Millionaire Ordered to Pay Ex-Wife £200,000 30 Years After Divorce

Divorce settlement case

28.06.2007

28/06/2007

Dennis North, whose estimated fortune is between £5 million and £11 million, divorced his wife in 1981, after she left him and their three children for another man in 1980.

The couple reached a settlement which saw him give her their house and the income from rents on other properties.

However, Mrs North moved to one of the most desirable and expensive areas of Sydney in a country where she was not entitled to benefits.

Mrs North lost most of the money she was given by Mr North.

Mr North, 70, who now lives in a six-bedroom stone house on the edge of the Peak District, has been ordered to give his ex wife a £202,000 clean break payment.

The order follows a series of big-money divorce cases which have swung the law against husbands and resulted in huge payments to ex-wives even after short childless marriages.

The North case now threatens to make husbands pay large sums even decades after they split.

Three Appeal Court judges had heard Mr North's lawyers call for the payment to be stopped.

Mrs North, who now lives in Leeds, was awarded the £202,000 by a district judge last year.

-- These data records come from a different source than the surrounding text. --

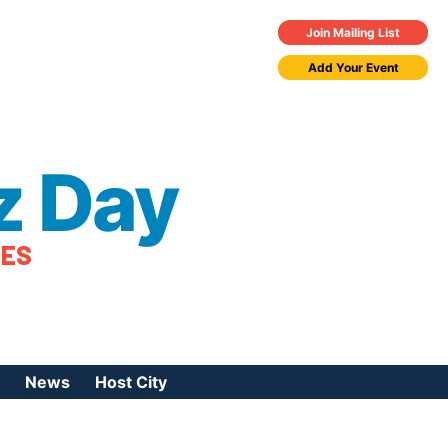
Join Mailing List
Add Your Event
z Day
TES
News
Host City
urces
 Jazz Day
Press Coverage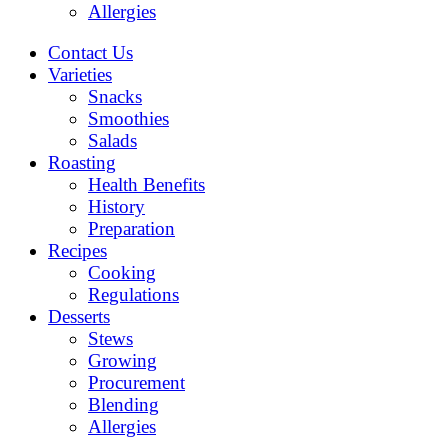
Allergies
Contact Us
Varieties
Snacks
Smoothies
Salads
Roasting
Health Benefits
History
Preparation
Recipes
Cooking
Regulations
Desserts
Stews
Growing
Procurement
Blending
Allergies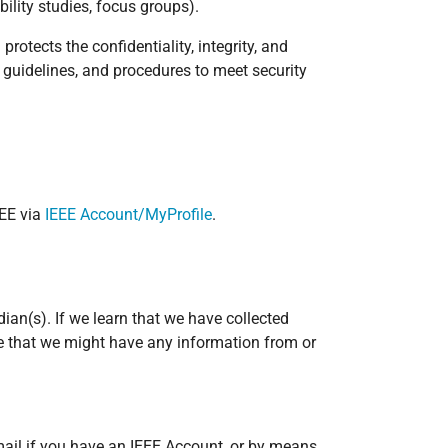
ility studies, focus groups).
rotects the confidentiality, integrity, and
 guidelines, and procedures to meet security
EEE via
IEEE Account/MyProfile
.
ian(s). If we learn that we have collected
eve that we might have any information from or
mail if you have an IEEE Account, or by means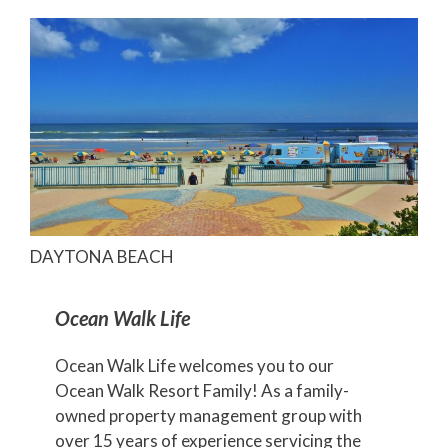
DAYTONA BEACH
Ocean Walk Life
Ocean Walk Life welcomes you to our
Ocean Walk Resort Family! As a family-
owned property management group with
over 15 years of experience servicing the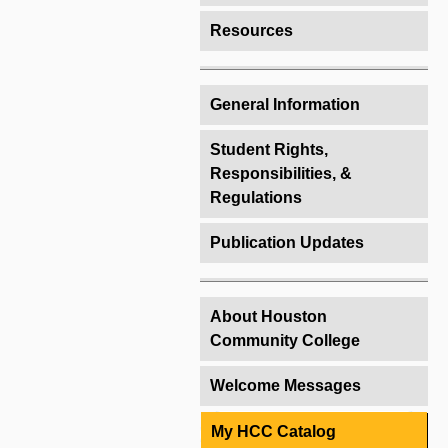
Resources
General Information
Student Rights,
Responsibilities, &
Regulations
Publication Updates
About Houston
Community College
Welcome Messages
My HCC Catalog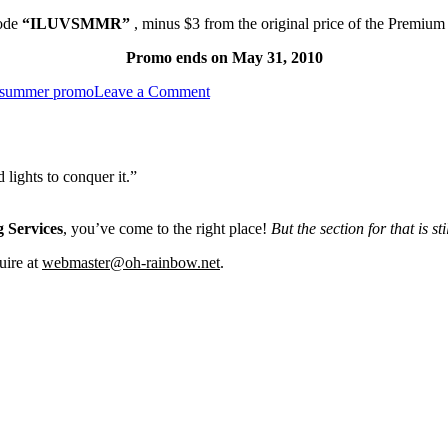
ode
“ILUVSMMR”
,
minus $3 from the original price of the Premiu
Promo ends on May 31, 2010
on
summer promo
Leave a Comment
May
Promo!
lights to conquer it.”
 Services
, you’ve come to the right place!
But the section for that is st
uire at
webmaster@oh-rainbow.net
.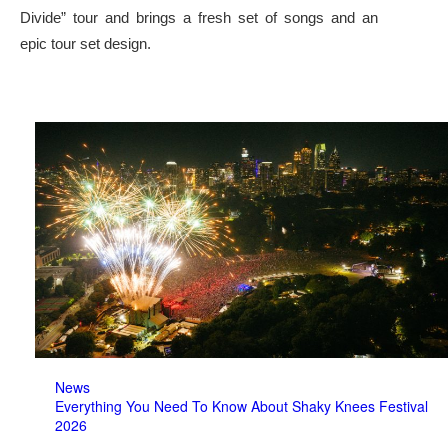
Divide” tour and brings a fresh set of songs and an
epic tour set design.
News
Everything You Need To Know About Shaky Knees Festival
2026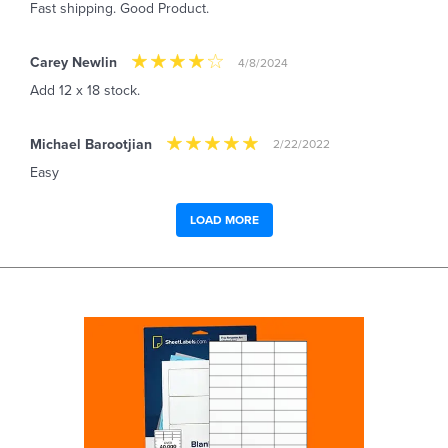
Fast shipping. Good Product.
Carey Newlin
4/8/2024
Add 12 x 18 stock.
Michael Barootjian
2/22/2022
Easy
LOAD MORE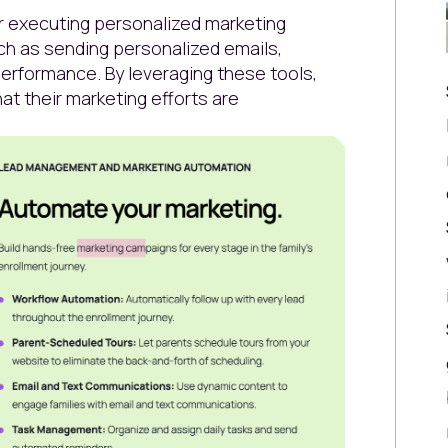
or executing personalized marketing
ch as sending personalized emails,
erformance. By leveraging these tools,
at their marketing efforts are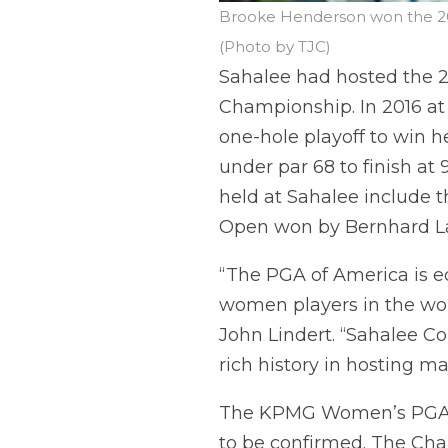
Brooke Henderson won the 20
(Photo by TJC)
Sahalee had hosted the
Championship. In 2016 at 
one-hole playoff to win h
under par 68 to finish a
held at Sahalee include t
Open won by Bernhard L
“The PGA of America is 
women players in the wor
John Lindert. “Sahalee C
rich history in hosting m
The KPMG Women’s PGA Ch
to be confirmed. The Cha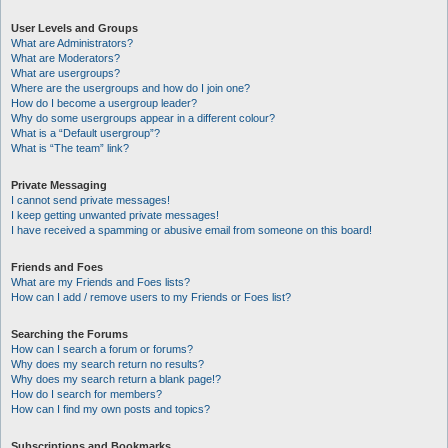
User Levels and Groups
What are Administrators?
What are Moderators?
What are usergroups?
Where are the usergroups and how do I join one?
How do I become a usergroup leader?
Why do some usergroups appear in a different colour?
What is a “Default usergroup”?
What is “The team” link?
Private Messaging
I cannot send private messages!
I keep getting unwanted private messages!
I have received a spamming or abusive email from someone on this board!
Friends and Foes
What are my Friends and Foes lists?
How can I add / remove users to my Friends or Foes list?
Searching the Forums
How can I search a forum or forums?
Why does my search return no results?
Why does my search return a blank page!?
How do I search for members?
How can I find my own posts and topics?
Subscriptions and Bookmarks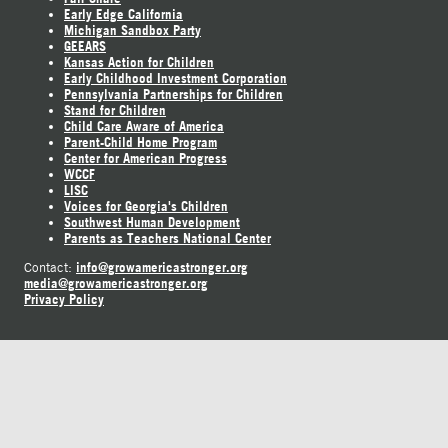
Early Edge California
Michigan Sandbox Party
GEEARS
Kansas Action for Children
Early Childhood Investment Corporation
Pennsylvania Partnerships for Children
Stand for Children
Child Care Aware of America
Parent-Child Home Program
Center for American Progress
WCCF
LISC
Voices for Georgia's Children
Southwest Human Development
Parents as Teachers National Center
info@growamericastronger.org
Contact:
media@growamericastronger.org
Privacy Policy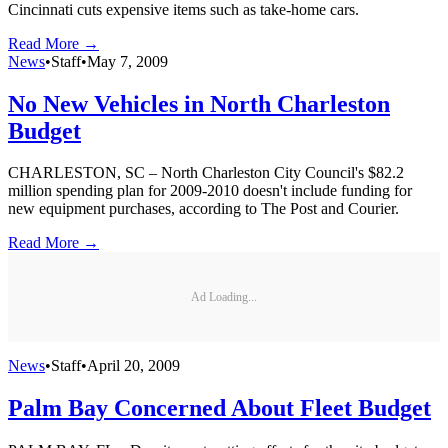
Cincinnati cuts expensive items such as take-home cars.
Read More →
News
•
Staff
•
May 7, 2009
No New Vehicles in North Charleston
Budget
CHARLESTON, SC – North Charleston City Council's $82.2
million spending plan for 2009-2010 doesn't include funding for
new equipment purchases, according to The Post and Courier.
Read More →
Ad Loading...
News
•
Staff
•
April 20, 2009
Palm Bay Concerned About Fleet Budget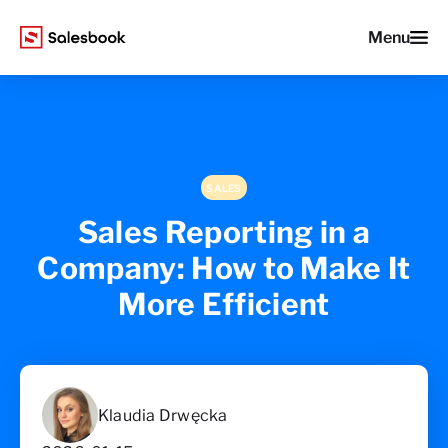
Menu
SALES
Sales Reporting in a
Company: How to Make It
More Efficient
Klaudia Drwęcka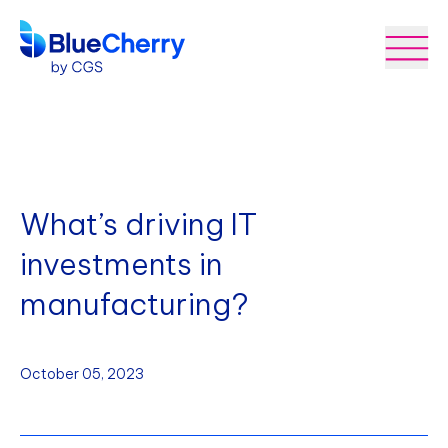
What’s driving IT
investments in
manufacturing?
October 05, 2023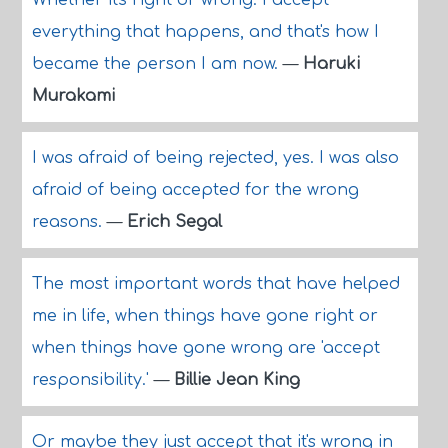
Whether it's right or wrong. I accept
everything that happens, and that's how I
became the person I am now.
—
Haruki
Murakami
I was afraid of being rejected, yes. I was also
afraid of being accepted for the wrong
reasons.
—
Erich Segal
The most important words that have helped
me in life, when things have gone right or
when things have gone wrong are 'accept
responsibility.'
—
Billie Jean King
Or maybe they just accept that it's wrong in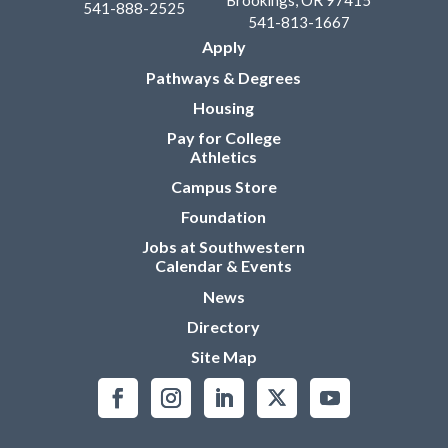
Brookings, OR 97415
541-888-2525
541-813-1667
Apply
Pathways & Degrees
Housing
Pay for College
Athletics
Campus Store
Foundation
Jobs at Southwestern
Calendar & Events
News
Directory
Site Map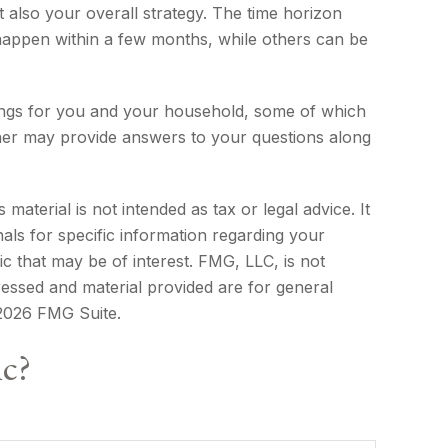
t also your overall strategy. The time horizon
appen within a few months, while others can be
hings for you and your household, some of which
rner may provide answers to your questions along
aterial is not intended as tax or legal advice. It
als for specific information regarding your
c that may be of interest. FMG, LLC, is not
ressed and material provided are for general
2026 FMG Suite.
ic?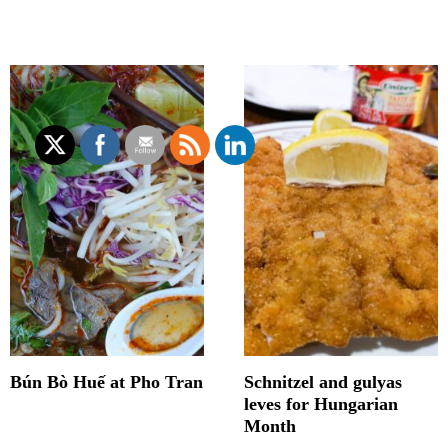
Bún Bò Huế at Pho Tran
Schnitzel and gulyas
leves for Hungarian
Month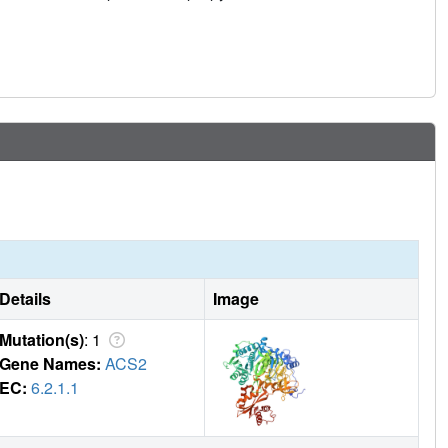
Details
Image
Mutation(s)
: 1
Gene Names:
ACS2
EC:
6.2.1.1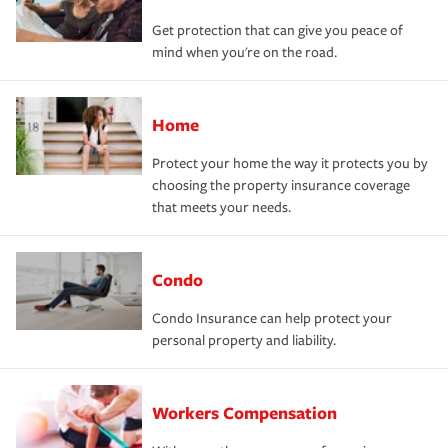
Get protection that can give you peace of
mind when you're on the road.
Home
Protect your home the way it protects you by
choosing the property insurance coverage
that meets your needs.
Condo
Condo Insurance can help protect your
personal property and liability.
Workers Compensation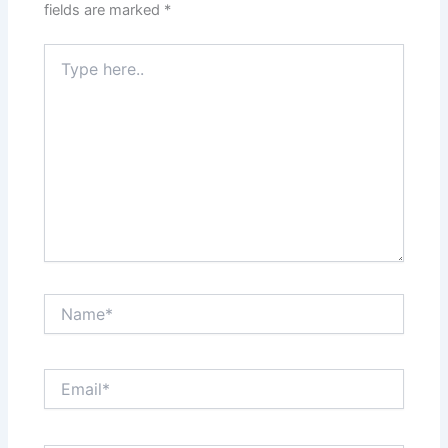
fields are marked
*
Type
here..
Name*
Email*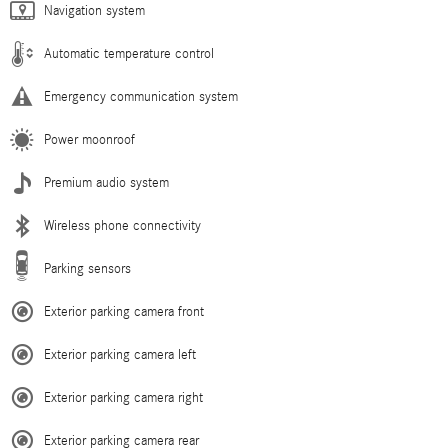
Navigation system
Automatic temperature control
Emergency communication system
Power moonroof
Premium audio system
Wireless phone connectivity
Parking sensors
Exterior parking camera front
Exterior parking camera left
Exterior parking camera right
Exterior parking camera rear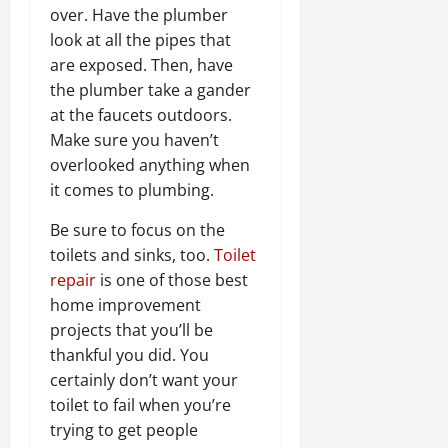
over. Have the plumber
look at all the pipes that
are exposed. Then, have
the plumber take a gander
at the faucets outdoors.
Make sure you haven’t
overlooked anything when
it comes to plumbing.
Be sure to focus on the
toilets and sinks, too.
Toilet
repair
is one of those best
home improvement
projects that you’ll be
thankful you did. You
certainly don’t want your
toilet to fail when you’re
trying to get people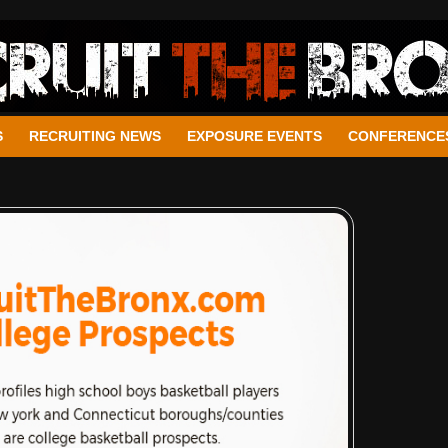
S
RECRUITING NEWS
EXPOSURE EVENTS
CONFERENCE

The ruling was upheld in the High Court.

Mrs North's QC, Deborah Bangay, believes it was not Mrs North's fault that her investments had gone wrong and considering how much money her ex husband has, she had been awarded payment at the bottom end of the spectrum.

The judges, Lord Justice Thorpe, Lord Justice May and Mr Justice Bennett, reserved their judgement.

Divorce lawyers have said that Mrs North's settlement stretched existing law to breaking point.

Elizabeth Hicks, Head of Family Law at Irwin Mitchell in London, said: The case of North highlights the fact that although when people divorce they think it's all over it isn't.

It is always preferable for the more wealthy spouse to try and achieve a financial clean break so that there is no come back at any time in the future and they both get on with their lives.

This case shows that an ongoing maintenance order, even for a small nominal amount, can result in the wealthier spouse making a further payment years after the divorce and finances were dealt with. This decision emphasises the need to try and achieve a clean break if it is financially possible.